• _Assignment_:
Copy each line of the following data that contains "pour".

Pixel coordinate grounding data:
- - - - -
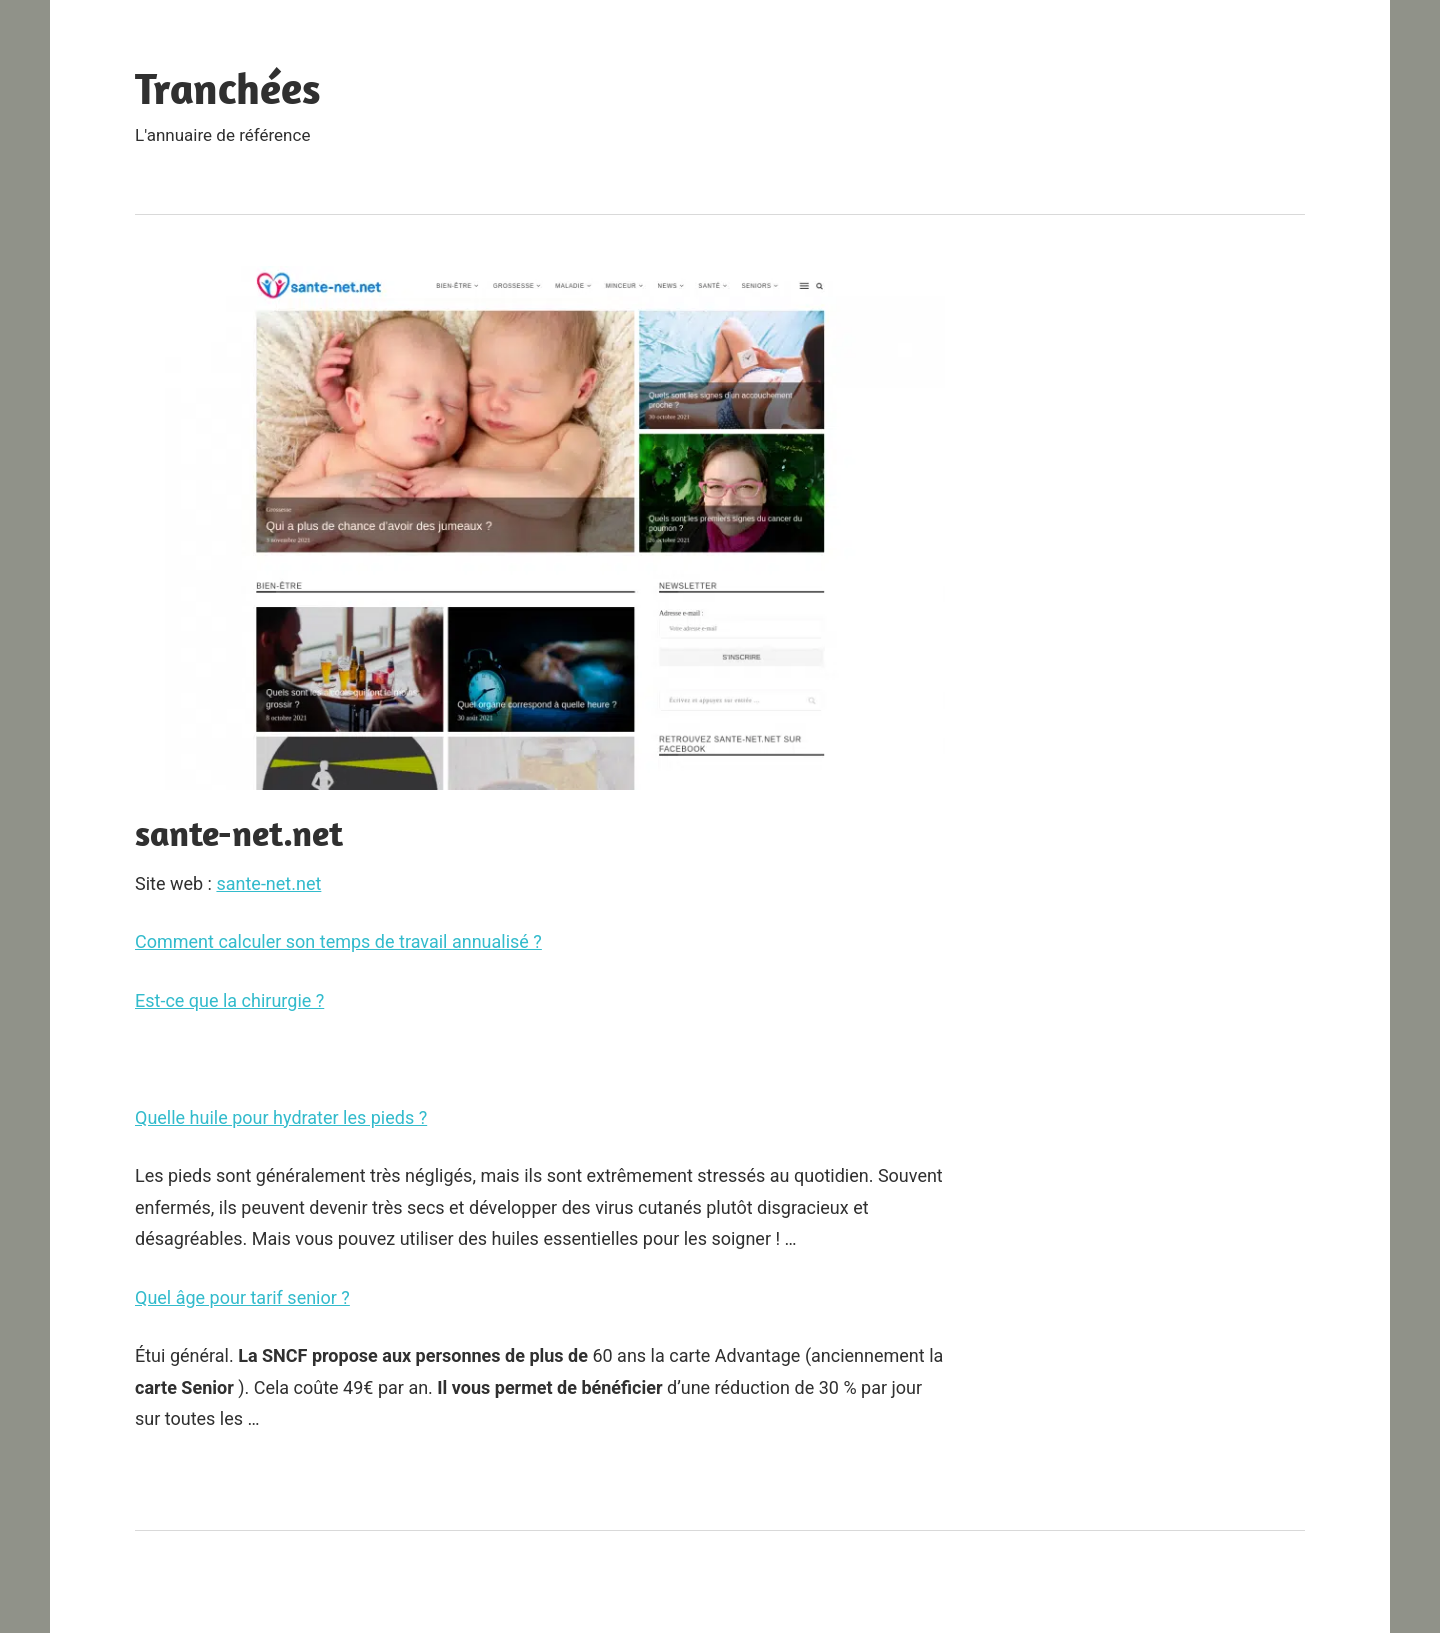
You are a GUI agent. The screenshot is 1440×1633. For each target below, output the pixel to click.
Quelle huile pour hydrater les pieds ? (281, 1117)
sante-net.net (268, 883)
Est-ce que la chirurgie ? (229, 1000)
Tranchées (228, 88)
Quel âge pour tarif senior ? (242, 1297)
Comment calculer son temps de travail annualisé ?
- - - - -
• _Result_:
Quelle huile pour hydrater les pieds ? (281, 1117)
Quel âge pour tarif senior ? (242, 1297)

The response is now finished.